Your task:
Across the data below, how many lines have the word "Cookies" in them? Respond with the number alone.

The data:
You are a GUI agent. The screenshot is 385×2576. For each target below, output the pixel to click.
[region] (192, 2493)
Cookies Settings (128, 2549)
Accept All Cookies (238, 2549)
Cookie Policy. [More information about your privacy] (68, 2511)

---

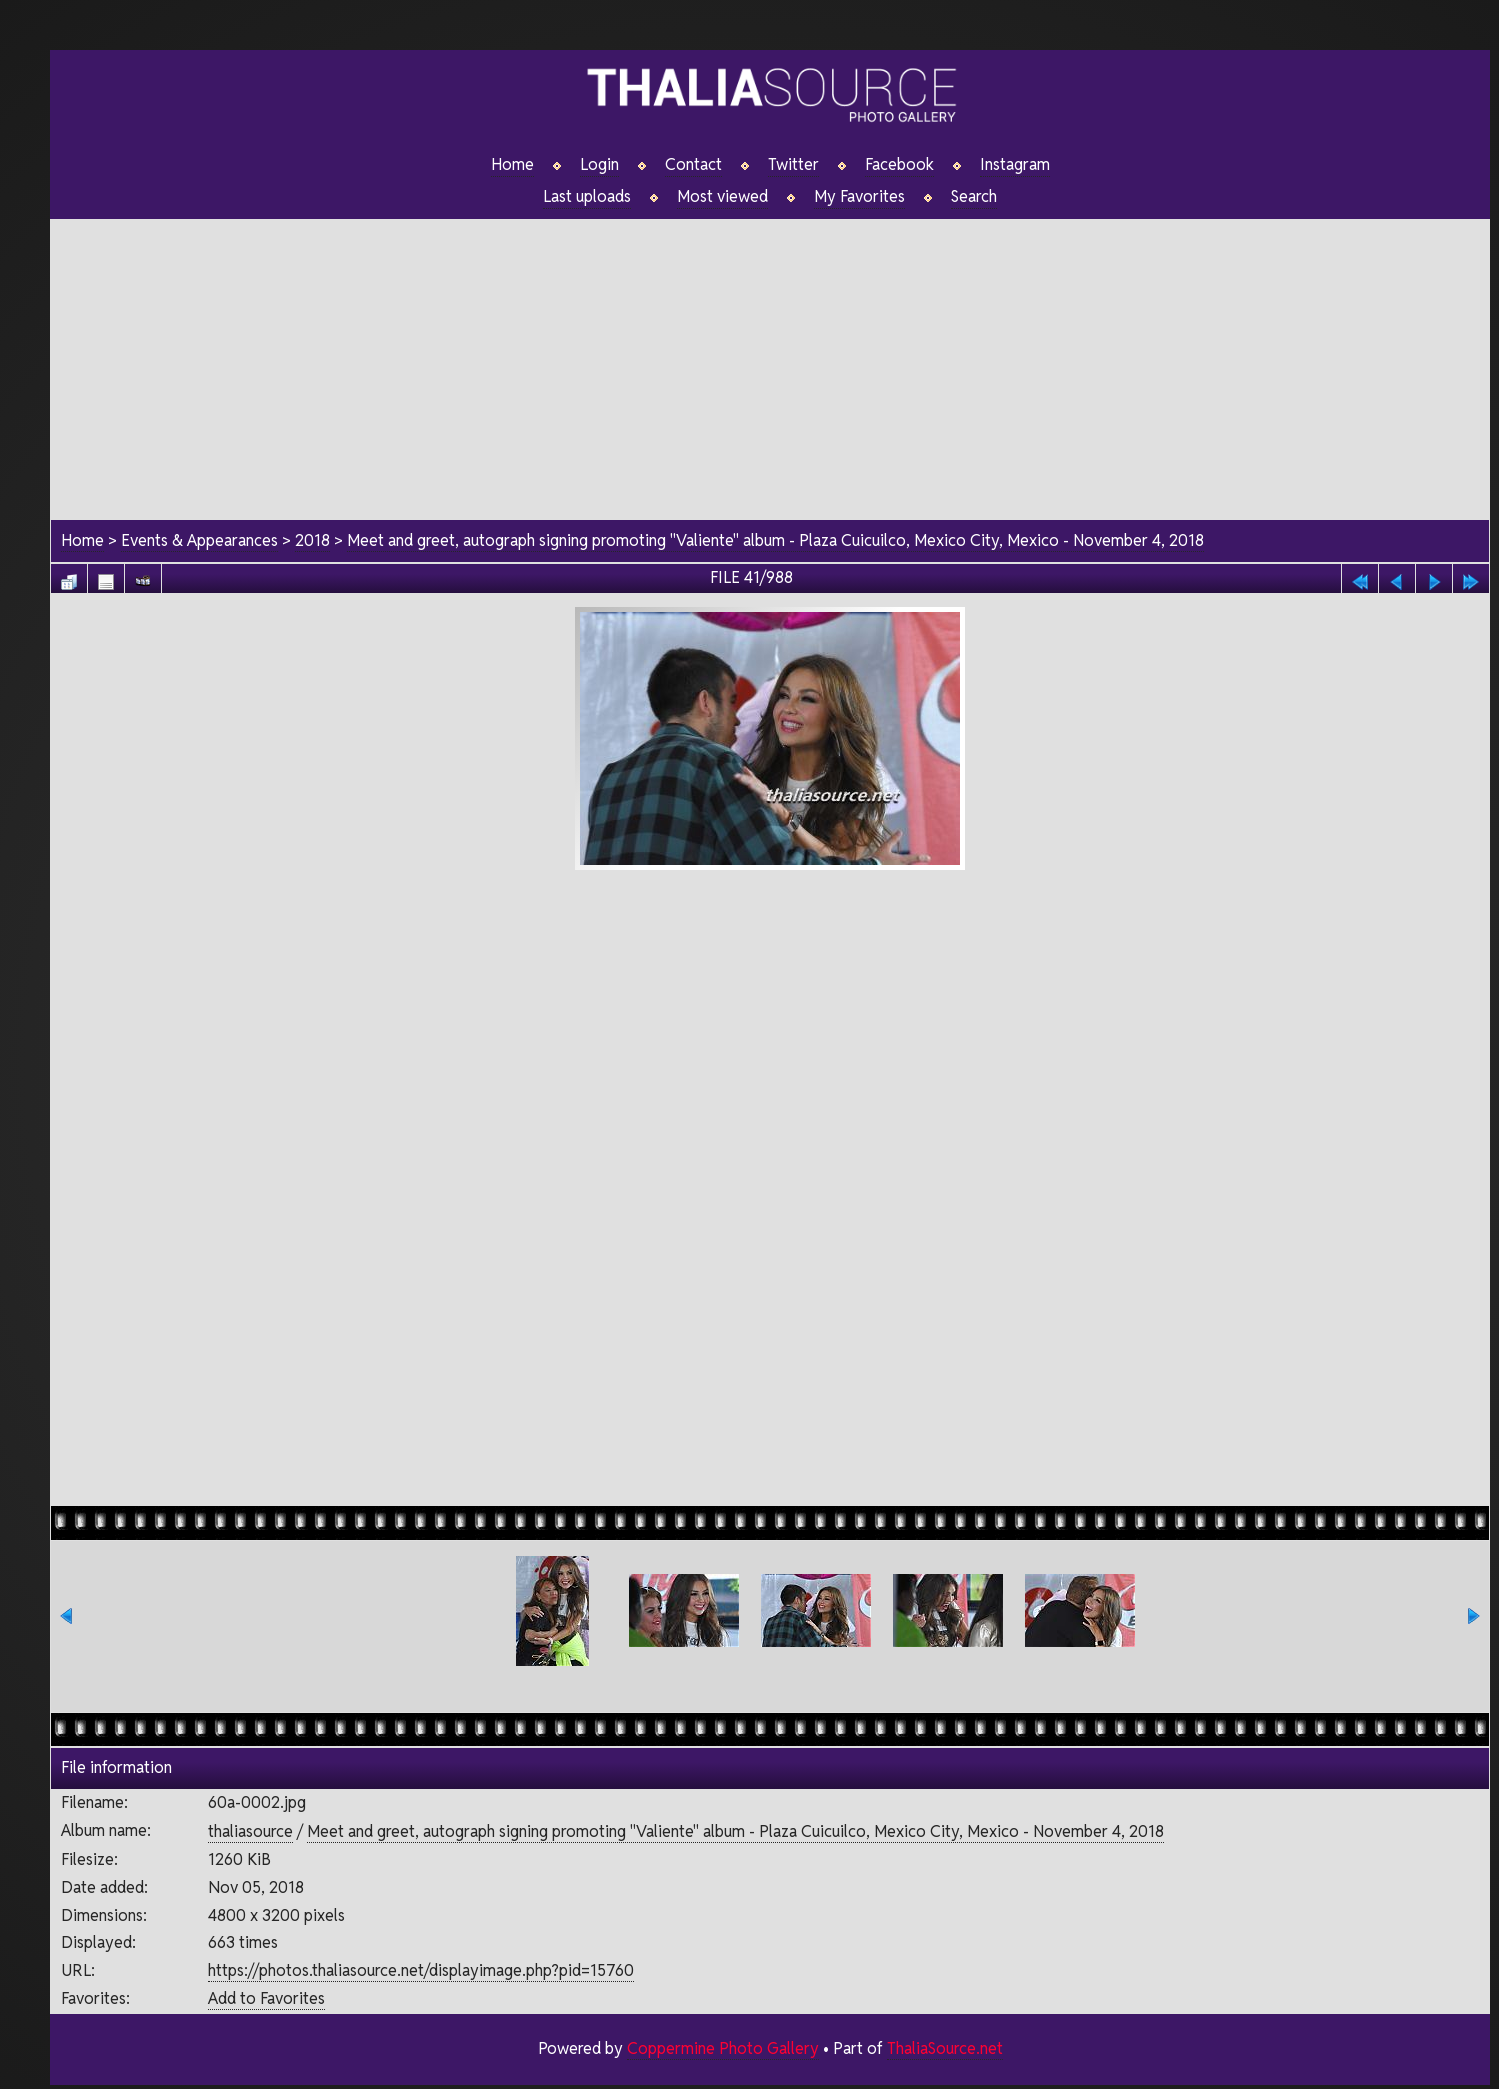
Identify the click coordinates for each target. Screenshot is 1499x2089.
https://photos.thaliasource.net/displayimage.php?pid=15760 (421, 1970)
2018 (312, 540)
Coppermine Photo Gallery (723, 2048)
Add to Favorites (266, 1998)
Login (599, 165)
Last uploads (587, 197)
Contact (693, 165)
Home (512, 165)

==

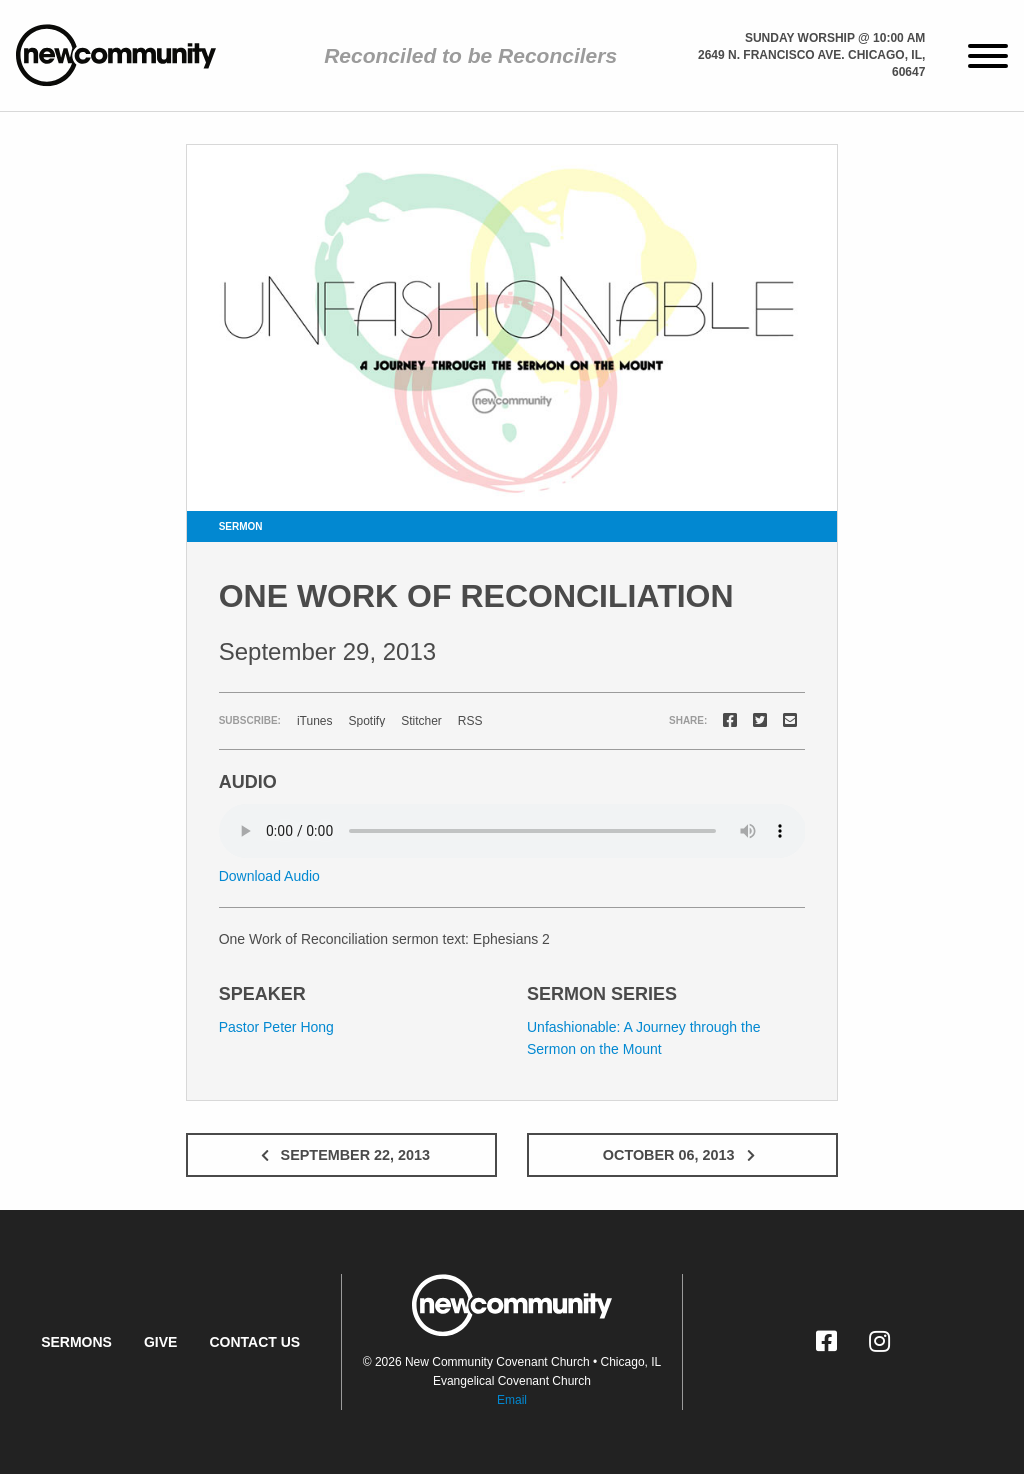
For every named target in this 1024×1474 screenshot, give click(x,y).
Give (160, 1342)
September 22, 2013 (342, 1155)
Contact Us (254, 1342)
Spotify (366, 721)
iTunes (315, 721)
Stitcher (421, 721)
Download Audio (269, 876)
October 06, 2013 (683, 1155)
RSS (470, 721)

Answer for this exercise:
2